Take the data below and extract the lines from the one with "Image resolution: width=1440, height=1943." to the one with "[menuitem] (683, 65)", inclusive, exactly as written.

**SUPPLIED RECORDS**
◆ ◆ ◆ ◆

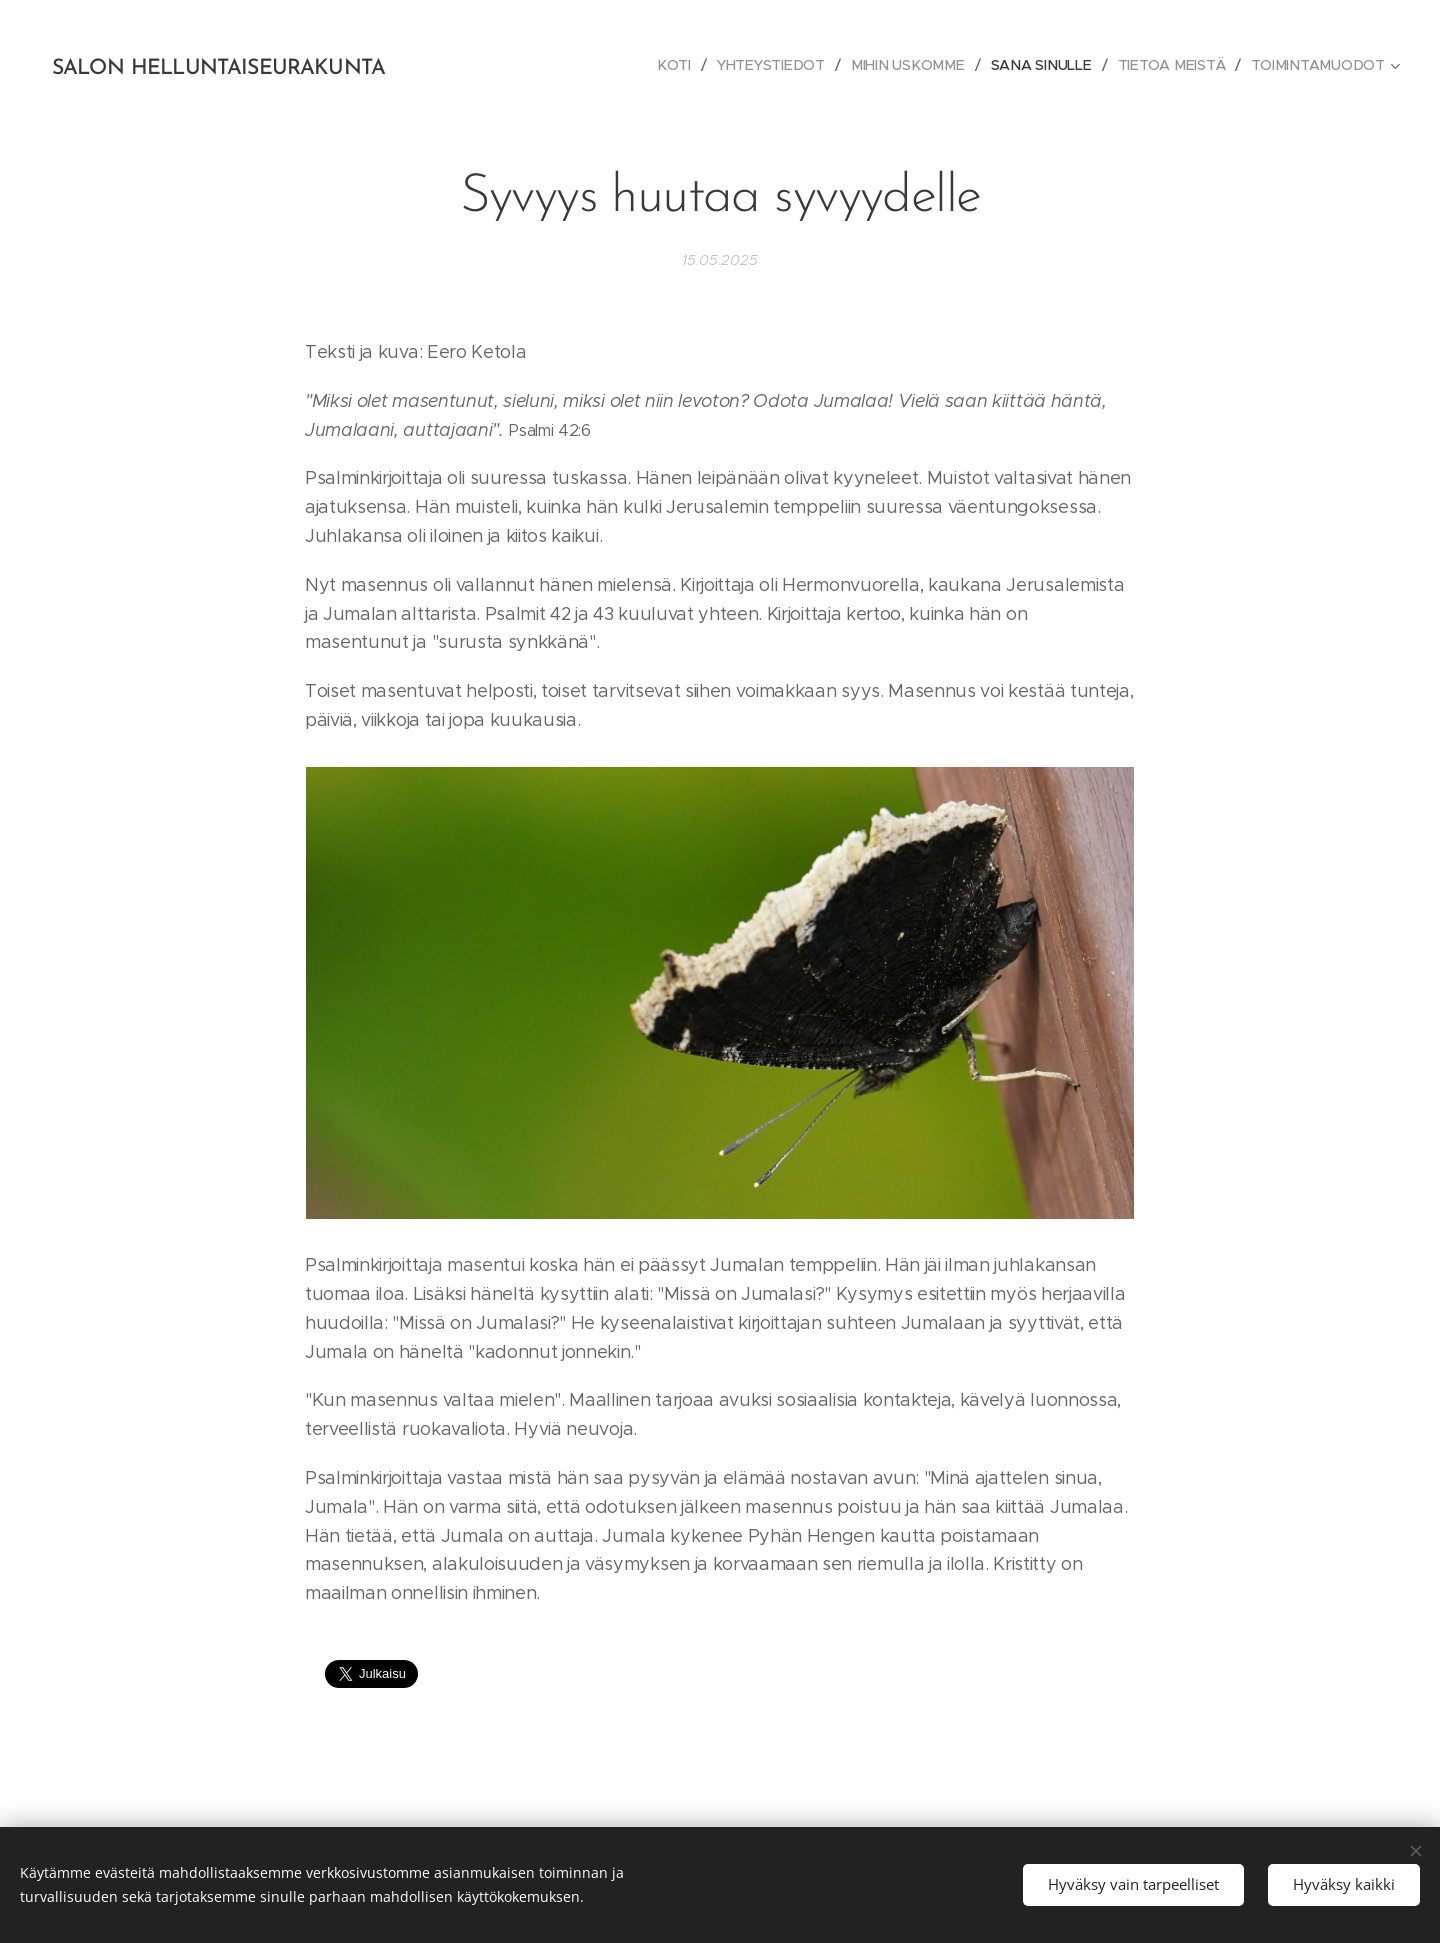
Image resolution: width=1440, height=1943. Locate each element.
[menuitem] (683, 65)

◆ ◆ ◆ ◆

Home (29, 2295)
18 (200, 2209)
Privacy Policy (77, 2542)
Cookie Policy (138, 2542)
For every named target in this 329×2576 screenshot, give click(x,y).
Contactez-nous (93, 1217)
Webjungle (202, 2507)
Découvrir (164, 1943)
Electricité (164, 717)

◆ ◆ ◆ ◆

**ANSWER TO THE EXERCISE**
Image resolution: width=1440, height=1943. Locate each element.
[menuitem] (683, 65)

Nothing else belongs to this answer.